:: Task to carry out ::
Line by line, output everything from the one that contains "Začněte s chladnými sprchami" through the end of the material below, exactly as written and with no pictures.

================

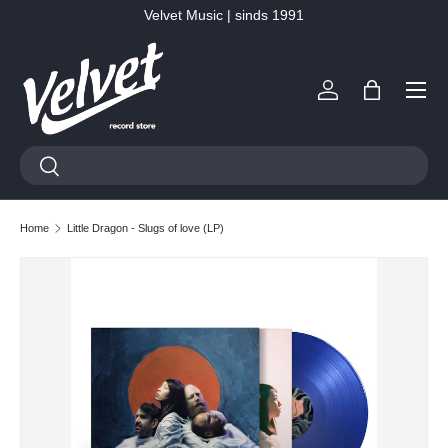
Velvet Music | sinds 1991
Ga naar inhoud
Menu
Inloggen
Tas
Zoeken
Zoeken
Home
Little Dragon - Slugs of love (LP)
Ga direct naar productinformatie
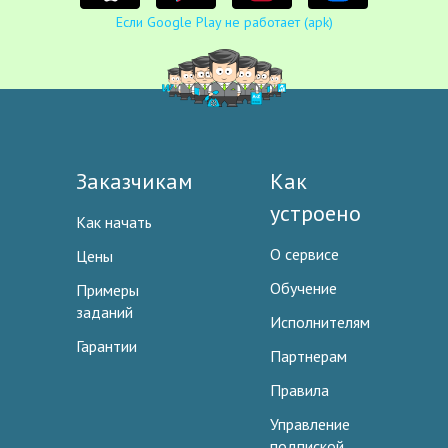
Если Google Play не работает (apk)
Заказчикам
Как
устроено
Как начать
О сервисе
Цены
Обучение
Примеры
заданий
Исполнителям
Гарантии
Партнерам
Правила
Управление
подпиской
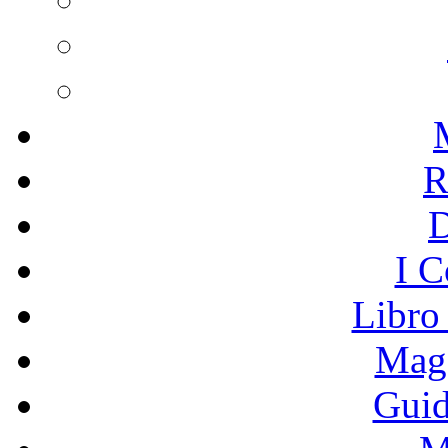
R
I C
Libro
Mage
Guid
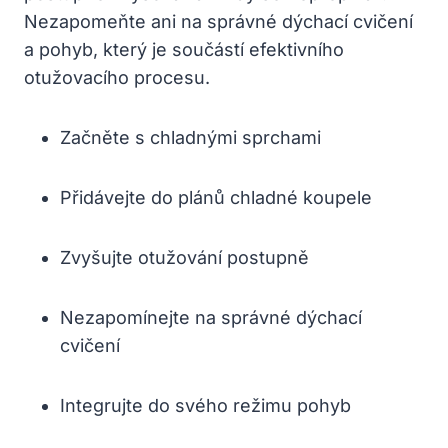
Nezapomeňte ani na správné dýchací cvičení
a pohyb, který je součástí efektivního
otužovacího procesu.
Začněte s chladnými sprchami
Přidávejte do plánů chladné koupele
Zvyšujte otužování postupně
Nezapomínejte na správné dýchací
cvičení
Integrujte do svého režimu pohyb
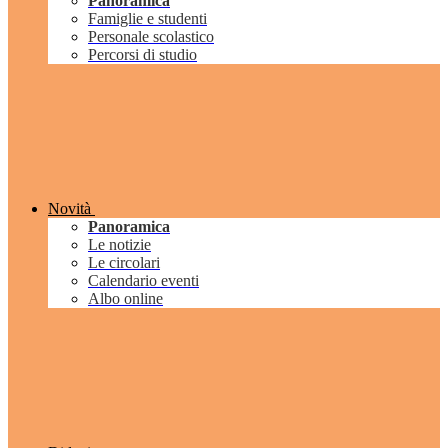
Panoramica
Famiglie e studenti
Personale scolastico
Percorsi di studio
Novità
Panoramica
Le notizie
Le circolari
Calendario eventi
Albo online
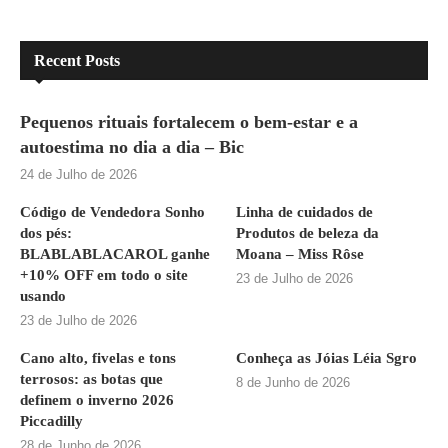
Recent Posts
Pequenos rituais fortalecem o bem-estar e a
autoestima no dia a dia – Bic
24 de Julho de 2026
Código de Vendedora Sonho
Linha de cuidados de
dos pés:
Produtos de beleza da
BLABLABLACAROL ganhe
Moana – Miss Rôse
+10% OFF em todo o site
23 de Julho de 2026
usando
23 de Julho de 2026
Cano alto, fivelas e tons
Conheça as Jóias Léia Sgro
terrosos: as botas que
8 de Junho de 2026
definem o inverno 2026
Piccadilly
28 de Junho de 2026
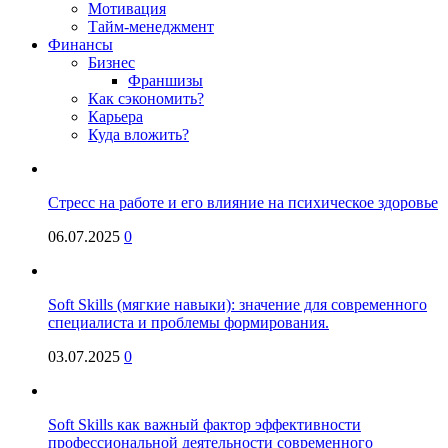
Мотивация
Тайм-менеджмент
Финансы
Бизнес
Франшизы
Как сэкономить?
Карьера
Куда вложить?
Стресс на работе и его влияние на психическое здоровье
06.07.2025
0
Soft Skills (мягкие навыки): значение для современного
специалиста и проблемы формирования.
03.07.2025
0
Soft Skills как важный фактор эффективности
профессиональной деятельности современного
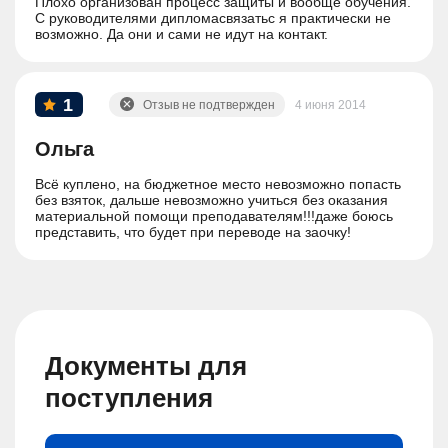
Плохо организован процесс защиты и вообще обучения.
С руководителями дипломасвязатьс я практически не
возможно. Да они и сами не идут на контакт.
1
Отзыв не подтвержден
4 июня 2014
Ольга
Всё куплено, на бюджетное место невозможно попасть
без взяток, дальше невозможно учиться без оказания
материальной помощи преподавателям!!!даже боюсь
представить, что будет при переводе на заочку!
Документы для
поступления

================

:: Task output ::
Začněte s chladnými sprchami
Přidávejte do plánů chladné koupele
Zvyšujte otužování postupně
Nezapomínejte na správné dýchací
cvičení
Integrujte do svého režimu pohyb
Panoramica
Famiglie e studenti
Personale scolastico
Percorsi di studio
Novità
Panoramica
Le notizie
Le circolari
Calendario eventi
Albo online
Recent Posts
Pequenos rituais fortalecem o bem-estar e a
autoestima no dia a dia – Bic
24 de Julho de 2026
Código de Vendedora Sonho
Linha de cuidados de
dos pés:
Produtos de beleza da
BLABLABLACAROL ganhe
Moana – Miss Rôse
+10% OFF em todo o site
23 de Julho de 2026
usando
23 de Julho de 2026
Cano alto, fivelas e tons
Conheça as Jóias Léia Sgro
terrosos: as botas que
8 de Junho de 2026
definem o inverno 2026
Piccadilly
28 de Junho de 2026
Мотивация
Тайм-менеджмент
Финансы
Бизнес
Франшизы
Как сэкономить?
Карьера
Куда вложить?
Стресс на работе и его влияние на психическое здоровье
06.07.2025
0
Soft Skills (мягкие навыки): значение для современного
специалиста и проблемы формирования.
03.07.2025
0
Soft Skills как важный фактор эффективности
профессиональной деятельности современного
Плохо организован процесс защиты и вообще обучения.
С руководителями дипломасвязатьс я практически не
возможно. Да они и сами не идут на контакт.
1
Отзыв не подтвержден
4 июня 2014
Ольга
Всё куплено, на бюджетное место невозможно попасть
без взяток, дальше невозможно учиться без оказания
материальной помощи преподавателям!!!даже боюсь
представить, что будет при переводе на заочку!
Документы для
поступления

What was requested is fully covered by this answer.